L'autre rapport est, lui, beaucoup plus grave et tient à la pensée de l'histoire à travers la notion de discours. Quand l'histoire est ramenée à du pur discours, comme le fait Roland Barthes dans son article publié deux fois de son propre vivant, en 1967 et en 1980, à travers Michelet. Evidemment, l'exemple de Michelet prête à ce genre de mésaventures conceptuelles puisque c'est une forme d'historicisme romantique et une forme très littéraire de l'histoire. Ce qui disparaît dans cette réduction de l'histoire à son propre récit, c'est la critique historique et la notion même de vérité. En quoi c'est une pensée qui est une dérivée heideggérienne. Il n'y a plus la vérité au sens médiéval, scolastique, du terme comme adéquation de la chose et de l'intellect, il n'y a plus que du discours. Si l'histoire n'est plus que son discours, il n'y a plus aucune argumentation - c'est ce que ne semblent pas avoir vu Roland Barthes ni Jacques Rancière -, plus aucune argumentation possible contre cette autre dérivée heideggérienne qui est le négationnisme.
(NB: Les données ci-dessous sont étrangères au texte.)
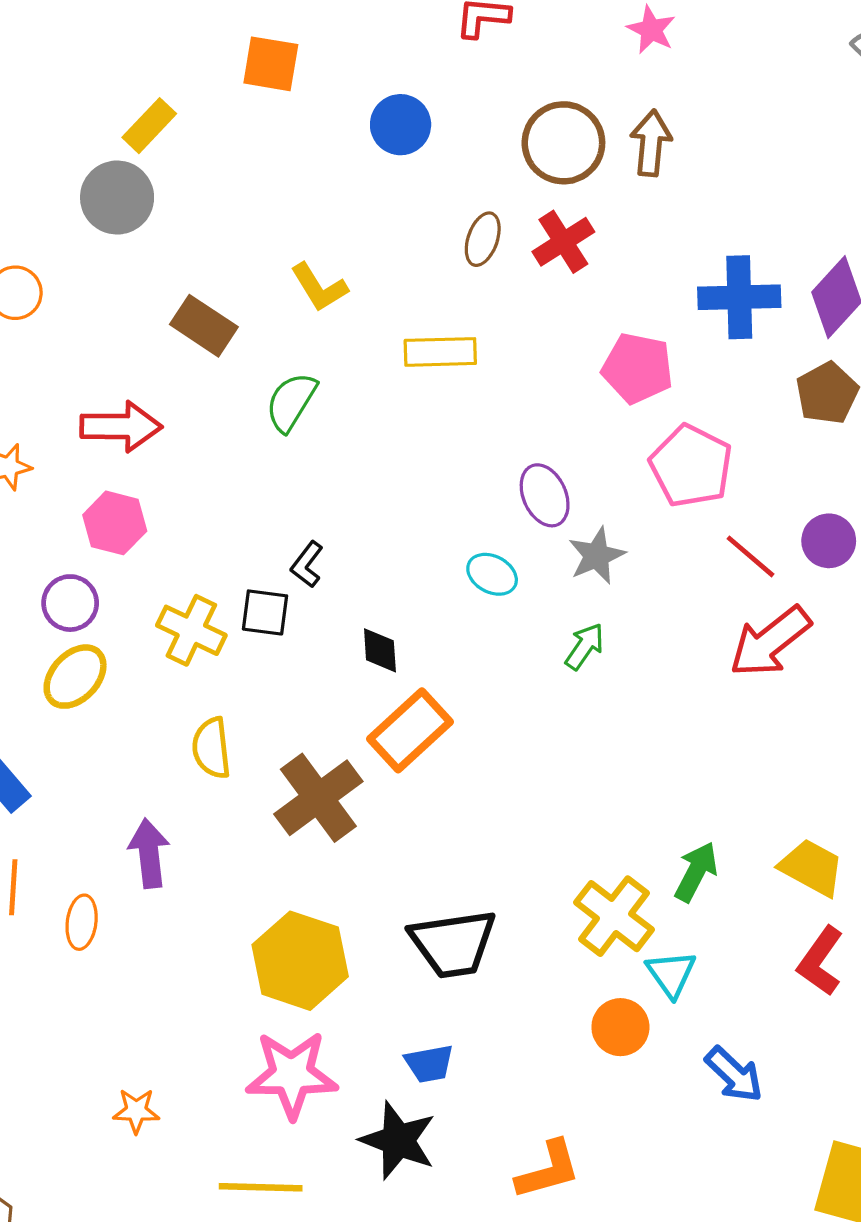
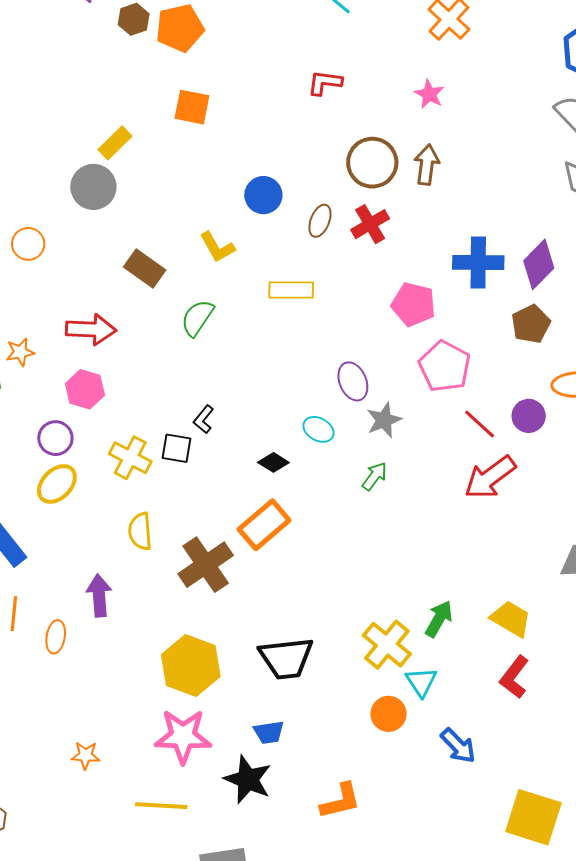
blue circle: (401, 125) -> (263, 195), moved
black diamond: (380, 650) -> (273, 462), moved, turned -56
Il n'y a plus que le discours, c'est-à-dire le discours des vainqueurs. Il n'y a pas d'histoire des vaincus même si certains historiens se sont attachés, par exemple pour l'Amérique latine à restituer une sorte d'histoire des vaincus, des Indiens exterminés par les Espagnols et le christianisme. Mais l'histoire des vaincus elle-même n'est qu'un discours. Il y a là un très grand danger, un vide conceptuel, un vide argumentatif et donc un vide rhétorique par rhétoricisation. C'est un phénomène paradoxal.

C'est deux massifs de problèmes que je vois entre langue et histoire.